Work order
Print, unchanged, the line containing "Email: haidang@haidangA.vn" along with all lines that follow it to the end of the listing.

Exercise data
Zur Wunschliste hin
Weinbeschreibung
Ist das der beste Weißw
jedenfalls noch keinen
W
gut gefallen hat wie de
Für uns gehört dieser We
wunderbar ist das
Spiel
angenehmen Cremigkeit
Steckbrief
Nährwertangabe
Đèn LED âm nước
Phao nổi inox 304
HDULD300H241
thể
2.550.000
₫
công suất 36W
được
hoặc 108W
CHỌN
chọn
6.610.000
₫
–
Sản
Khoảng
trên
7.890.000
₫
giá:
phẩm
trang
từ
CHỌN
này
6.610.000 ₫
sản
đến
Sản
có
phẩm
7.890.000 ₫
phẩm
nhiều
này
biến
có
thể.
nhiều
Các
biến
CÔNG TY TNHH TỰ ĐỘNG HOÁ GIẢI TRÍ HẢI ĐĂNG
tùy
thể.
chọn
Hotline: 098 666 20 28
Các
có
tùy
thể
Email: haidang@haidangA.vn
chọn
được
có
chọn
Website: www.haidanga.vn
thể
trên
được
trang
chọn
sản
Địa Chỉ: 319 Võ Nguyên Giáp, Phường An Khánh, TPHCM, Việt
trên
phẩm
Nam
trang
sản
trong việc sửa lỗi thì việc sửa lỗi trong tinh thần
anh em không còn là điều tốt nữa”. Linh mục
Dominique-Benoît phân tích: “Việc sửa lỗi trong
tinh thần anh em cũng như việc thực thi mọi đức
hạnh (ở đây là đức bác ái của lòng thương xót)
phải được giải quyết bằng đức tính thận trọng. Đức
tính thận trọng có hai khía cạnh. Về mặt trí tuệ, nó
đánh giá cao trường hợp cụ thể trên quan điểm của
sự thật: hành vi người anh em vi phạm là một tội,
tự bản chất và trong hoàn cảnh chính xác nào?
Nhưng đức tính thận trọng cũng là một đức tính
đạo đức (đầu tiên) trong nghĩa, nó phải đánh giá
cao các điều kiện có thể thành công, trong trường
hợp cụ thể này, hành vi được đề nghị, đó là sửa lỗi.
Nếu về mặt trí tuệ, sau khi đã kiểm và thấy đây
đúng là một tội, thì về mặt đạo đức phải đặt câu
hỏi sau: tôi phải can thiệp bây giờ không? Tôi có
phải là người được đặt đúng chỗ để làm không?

Answer below
Email: haidang@haidangA.vn
chọn
được
có
chọn
Website: www.haidanga.vn
thể
trên
được
trang
chọn
sản
Địa Chỉ: 319 Võ Nguyên Giáp, Phường An Khánh, TPHCM, Việt
trên
phẩm
Nam
trang
sản
trong việc sửa lỗi thì việc sửa lỗi trong tinh thần
anh em không còn là điều tốt nữa”. Linh mục
Dominique-Benoît phân tích: “Việc sửa lỗi trong
tinh thần anh em cũng như việc thực thi mọi đức
hạnh (ở đây là đức bác ái của lòng thương xót)
phải được giải quyết bằng đức tính thận trọng. Đức
tính thận trọng có hai khía cạnh. Về mặt trí tuệ, nó
đánh giá cao trường hợp cụ thể trên quan điểm của
sự thật: hành vi người anh em vi phạm là một tội,
tự bản chất và trong hoàn cảnh chính xác nào?
Nhưng đức tính thận trọng cũng là một đức tính
đạo đức (đầu tiên) trong nghĩa, nó phải đánh giá
cao các điều kiện có thể thành công, trong trường
hợp cụ thể này, hành vi được đề nghị, đó là sửa lỗi.
Nếu về mặt trí tuệ, sau khi đã kiểm và thấy đây
đúng là một tội, thì về mặt đạo đức phải đặt câu
hỏi sau: tôi phải can thiệp bây giờ không? Tôi có
phải là người được đặt đúng chỗ để làm không?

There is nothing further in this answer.